Aquel día mataron a mi padre y a mi madre. Sobre todo mi madre quedó destrozada. Ambos fallecieron hace unos años y hasta el último día se seguían acordando de su hijo. A mí, en la fábrica también me tocó aguantar malos ratos, comentarios de “por algo habrá sido” y bromas de mal gusto. Hasta que una vez exploté y le agredí a un compañero. Y eso que yo soy muy pacífico.

En 2021, el Ayuntamiento de Pamplona colocó placas en recuerdo de los dos policías asesinados. Usted no pudo venir al homenaje pero envió una carta. “Para que nunca se olvide el sacrificio de estos españoles, que dieron su vida por la libertad y la democracia y que nunca volvamos a sufrir las atrocidades que acontecieron”, decía.
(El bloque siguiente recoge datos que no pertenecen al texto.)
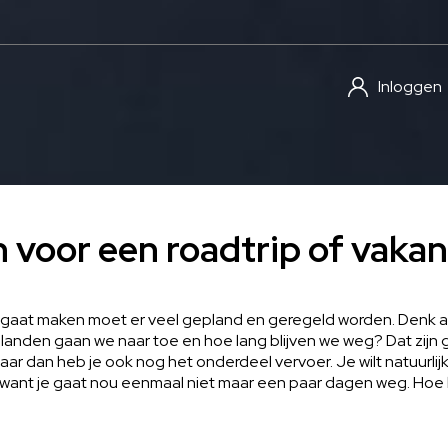
Inloggen
 voor een roadtrip of vakan
 gaat maken moet er veel gepland en geregeld worden. Denk a
landen gaan we naar toe en hoe lang blijven we weg? Dat zijn
ar dan heb je ook nog het onderdeel vervoer. Je wilt natuurli
 want je gaat nou eenmaal niet maar een paar dagen weg. Hoe 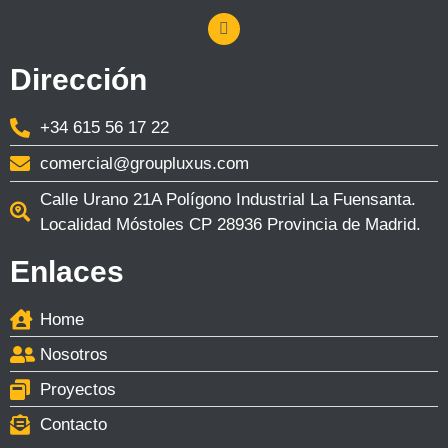
Dirección
+34 615 56 17 22
comercial@groupluxus.com
Calle Urano 21A Polígono Industrial La Fuensanta.
Localidad Móstoles CP 28936 Provincia de Madrid.
Enlaces
Home
Nosotros
Proyectos
Contacto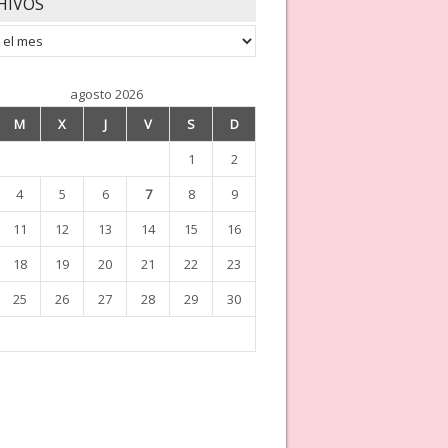
HIVOS
os
agosto 2026
M
X
J
V
S
D
1
2
4
5
6
7
8
9
11
12
13
14
15
16
18
19
20
21
22
23
25
26
27
28
29
30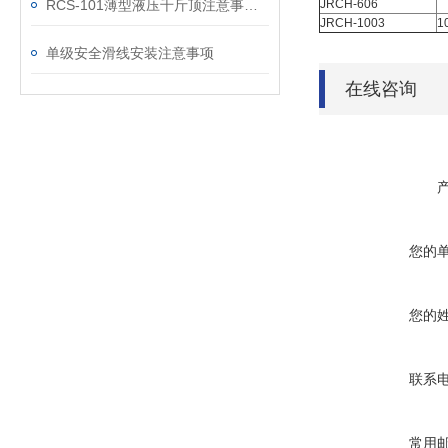
RCS-101薄型液压千斤顶注意事项：
JRCH-606
JRCH-1003
1
单级安全滑线安装注意事项
在线咨询
您的
您的
联系
常用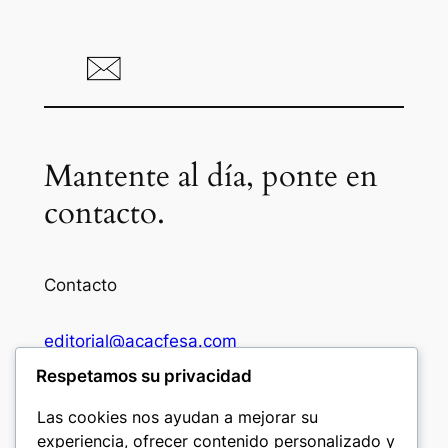
Mantente al día, ponte en
contacto.
Contacto
editorial@acacfesa.com
Respetamos su privacidad
Ambato: +593984628943
Las cookies nos ayudan a mejorar su
experiencia, ofrecer contenido personalizado y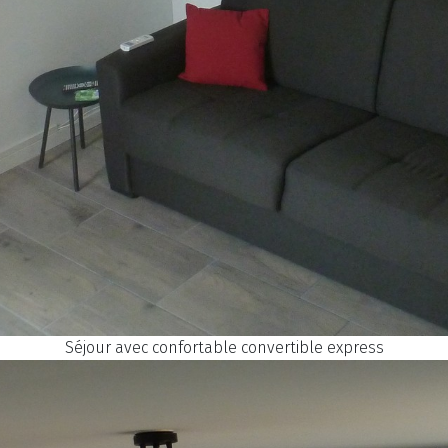
Séjour avec confortable convertible express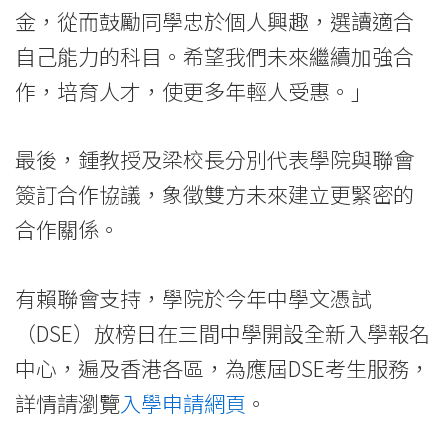
-
金，從而鼓勵同學忠於個人興趣，選讀適合
香
自己能力的科目。希望我們未來繼續加強合
港
作，培育人才，使更多年輕人受惠。」
浸
最後，鍾教授及梁校長分別代表學院與聯會
會
簽訂合作協議，象徵雙方未來建立更緊密的
大
合作關係。
學
有賴聯會支持，學院於今年中學文憑試
（DSE）放榜日在三間中學開設全新入學報名
中心，遍及香港各區，為應屆DSE考生服務，
詳情請瀏覽
入學申請網頁
。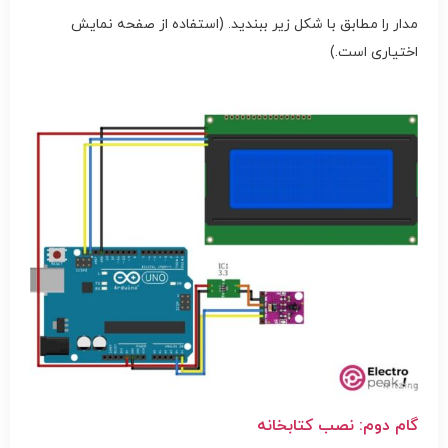
مدار را مطابق با شکل زیر ببندید. (استفاده از صفحه نمایش
اختیاری است.)
گام دوم: نصب کتابخانه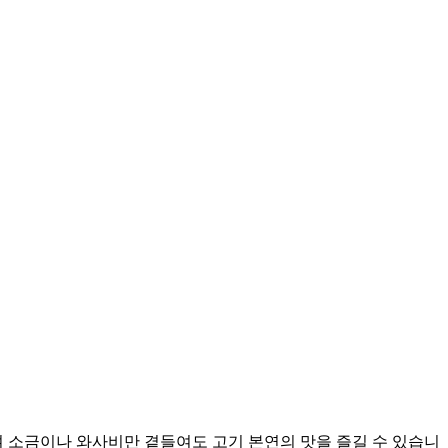
며 소금이나 와사비만 곁들여도 고기 본연의 맛을 즐길 수 있습니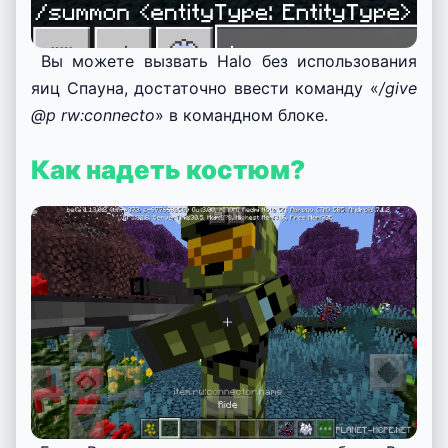
Вы можете вызвать Halo без использования
яиц Спауна, достаточно ввести команду «
/give
@p
rw:connecto
» в командном блоке.
Как надеть костюм?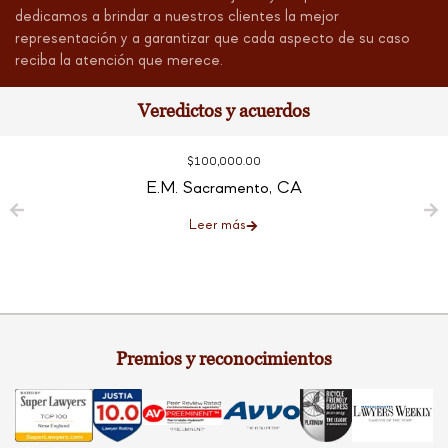
dedicamos a brindar a nuestros clientes la mejor
representación y a garantizar que cada aspecto de su caso
reciba la atención que merece.
Veredictos y acuerdos
$100,000.00
E.M. Sacramento, CA
Leer más
Premios y reconocimientos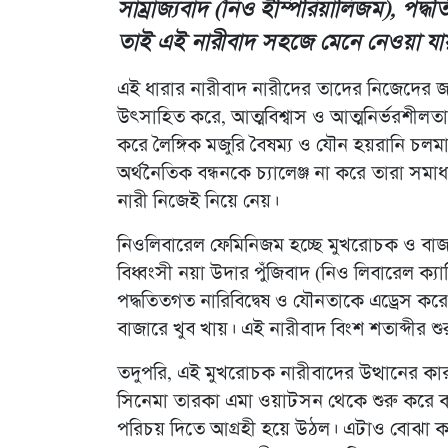
সাম্রাজ্যবাদ (নিও ইম্পিরিয়ালিজম), পদ্
তাই এই নারীবাদ সহজে মেনে নেওয়া যা
এই ধারার নারীবাদ নারীদের তাদের নিজেদের জন
উৎসাহিত করে, আত্মবিশ্বাস ও আত্মনির্ভরশীলতা
করে লৈঙ্গিক মজুরি বৈষম্য ও যৌন হয়রানি 
অর্থনৈতিক বন্ধনকে চ্যালেঞ্জ না করে তারা সমা
নারী নিজেই নিয়ে নেয়।
নিওলিবারেল ফেমিনিজম হচ্ছে মুখরোচক ও বাজ
বিধ্বংসী নয়া উদার পুঁজিবাদ (নিও লিবারেল ক্যা
পদ্ধতিতগত নারিবিদ্বেষ ও যৌনতাকে এড্রেস ক
বাজারে খুব খায়। এই নারীবাদ বিংশ শতাব্দীর শ
তদুপরি, এই মুখরোচক নারীবাদের উত্থানের কা
সিনেমা তারকা এমা ওয়াটসন থেকে শুরু করে কানাডা
পরিচয় দিতে আগ্রহী হয়ে উঠল। এটাও বোঝা ক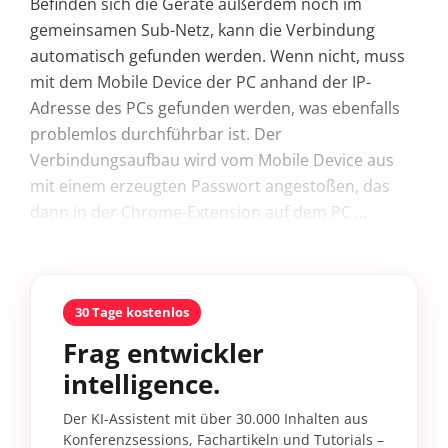
Befinden sich die Geräte außerdem noch im
gemeinsamen Sub-Netz, kann die Verbindung
automatisch gefunden werden. Wenn nicht, muss
mit dem Mobile Device der PC anhand der IP-
Adresse des PCs gefunden werden, was ebenfalls
problemlos durchführbar ist. Der
Verbindungsaufbau wird vom Mobile Device aus
mit einem erzeugten Passwort angestoßen, das
dann in der Chrome-Extension auf dem PC ...
30 Tage kostenlos
Frag entwickler
intelligence.
Der KI-Assistent mit über 30.000 Inhalten aus
Konferenzsessions, Fachartikeln und Tutorials –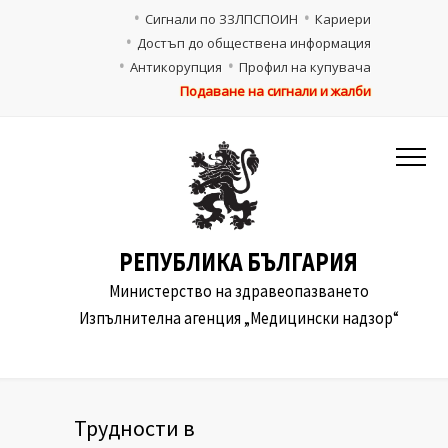
Сигнали по ЗЗЛПСПОИН
Кариери
Достъп до обществена информация
Антикорупция
Профил на купувача
Подаване на сигнали и жалби
РЕПУБЛИКА БЪЛГАРИЯ
Министерство на здравеопазването
Изпълнителна агенция „Медицински надзор“
Трудности в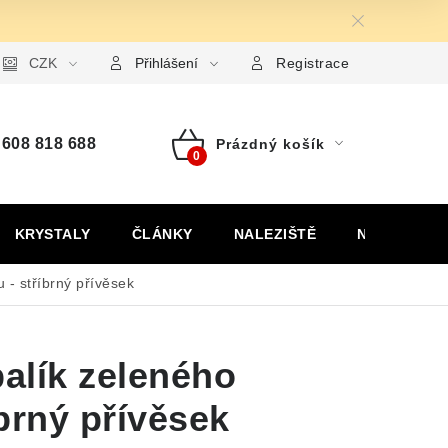
ormulář pro uplatnění reklamace
CZK
Formulář pro odstoupení od
Přihlášení
Registrace
608 818 688
Prázdný košík
Nákupní
košík
KRYSTALY
ČLÁNKY
NALEZIŠTĚ
NÁŠ PŘÍBĚH
 - stříbrný přívěsek
alík zeleného
íbrný přívěsek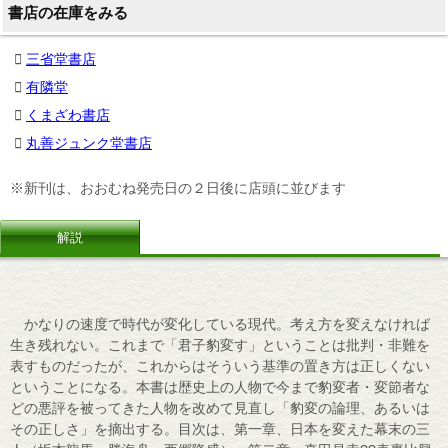
書店の在庫をみる
三省堂書店
有隣堂
くまざわ書店
丸善ジュンク堂書店
※新刊は、おおむね発売日の２日後に店頭に並びます
解説
かなりの速度で時代が変化している現代。考え方を変えなければ
生き残れない。これまで「君子豹変す」ということは批判・非難を
表すものだったが、これからはそういう基準の置き方は正しくない
ということになる。本書は歴史上の人物で今まで豹変者・変節者な
どの悪評を被ってきた人物を改めて見直し「豹変の論理、あるいは
その正しさ」を摘出する。目次は、第一章、日本を変えた幕末の三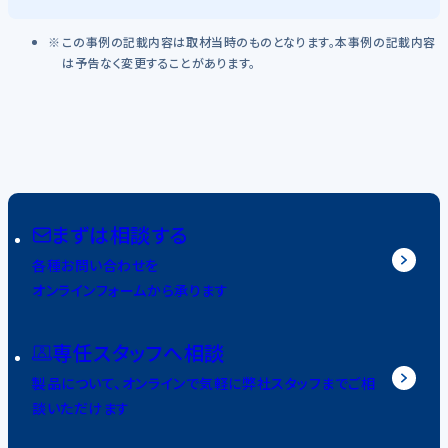
この事例の記載内容は取材当時のものとなります。本事例の記載内容
は予告なく変更することがあります。
まずは相談する
各種お問い合わせを
オンラインフォームから承ります
専任スタッフへ相談
製品について、オンラインで気軽に弊社スタッフまでご相
談いただけます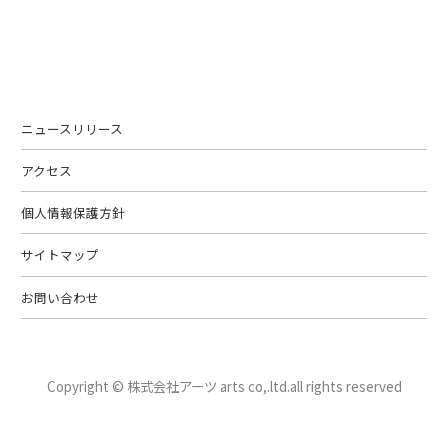
ニュースリリース
アクセス
個人情報保護方針
サイトマップ
お問い合わせ
Copyright © 株式会社アーツ arts co,.ltd.
all rights reserved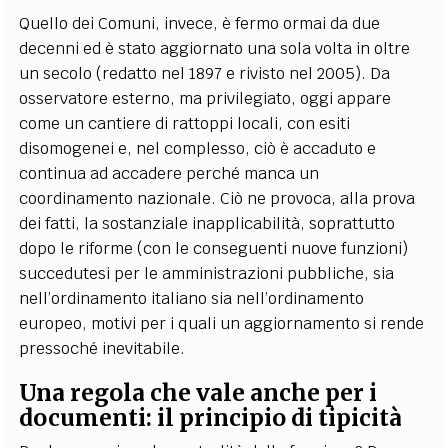
Quello dei Comuni, invece, è fermo ormai da due
decenni ed è stato aggiornato una sola volta in oltre
un secolo (redatto nel 1897 e rivisto nel 2005). Da
osservatore esterno, ma privilegiato, oggi appare
come un cantiere di rattoppi locali, con esiti
disomogenei e, nel complesso, ciò è accaduto e
continua ad accadere perché manca un
coordinamento nazionale. Ciò ne provoca, alla prova
dei fatti, la sostanziale inapplicabilità, soprattutto
dopo le riforme (con le conseguenti nuove funzioni)
succedutesi per le amministrazioni pubbliche, sia
nell’ordinamento italiano sia nell’ordinamento
europeo, motivi per i quali un aggiornamento si rende
pressoché inevitabile.
Una regola che vale anche per i
documenti: il principio di tipicità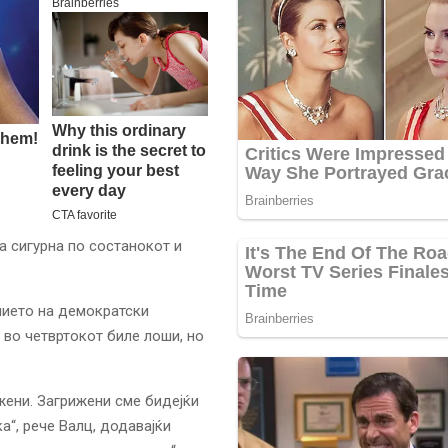
а сигурна по состанокот и
нието на демократски
 во четвртокот биле лоши, но
жени. Загрижени сме бидејќи
а“, рече Валц, додавајќи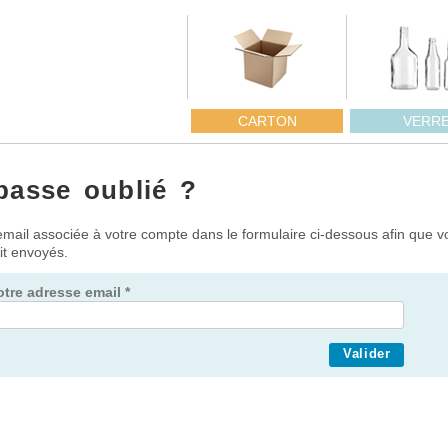
CARTON
VERR
passe oublié ?
email associée à votre compte dans le formulaire ci-dessous afin que v
it envoyés.
otre adresse email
Ignacio Toca, de Anvite, me envió una réplica de la placa que guardo con cariño. A mí me gustaba Pamplona, los Sanfermines, y raíz del atentado le cogí mucha aversión a Navarra. Me ha costado reconciliarme con vuestra tierra. En los tres años que fue policía, mi hermano recibió dos condecoraciones. Salvó una vida y a él le mataron. Por eso ni olvido ni perdono. Y cuando veo lo que pasa ahora en el Congreso de los Diputados se me revuelven las tripas.

En abril 2020 tuvieron que vivir un hecho muy doloroso, la profanación de la tumba de su hermano.

Alguien sacó los féretros de Juan José y de los guardias civiles que murieron aquel año en el tiroteo, al parecer por un ritual con gallos decapitados. Hubo un detenido. No sé si eligió las tumbas al azar o si sabía lo que hacía, pero fue añadir más dolor sobre el dolor.

LAS TRES PERSONAS ASESINADAS
Tomás Palacín Pellejero

Cabo primero de la Policía Nacional. Tenía 43 años y dos hijos. Era natural de Cervera de Cañada (Zaragoza). Cuando fue asesinado estaba a la espera de su traslado a Zaragoza, donde se había comprado un piso. Llevaba en Pamplona desde 1980.

​Juan José Visiedo Calero
Agente de la Policía Nacional. Tenía 26 años, casado y con una hija de dos años. Llevaba tres años Pamplona, su primer destino. En este tiempo había recibido dos condecoraciones. Nacido en Melilla, vivió en Montacada (Valencia).

​Jesús Alcocer Jiménez
De 65 años y natural de Sos del Rey Católico. Estaba casado y tenía cuatro hijas. Fue comandante del Ejército hasta 1977 y después comerciante. Fue presidente de Fuerza Nueva. Había sufrido al menos tres intentos de asesinato.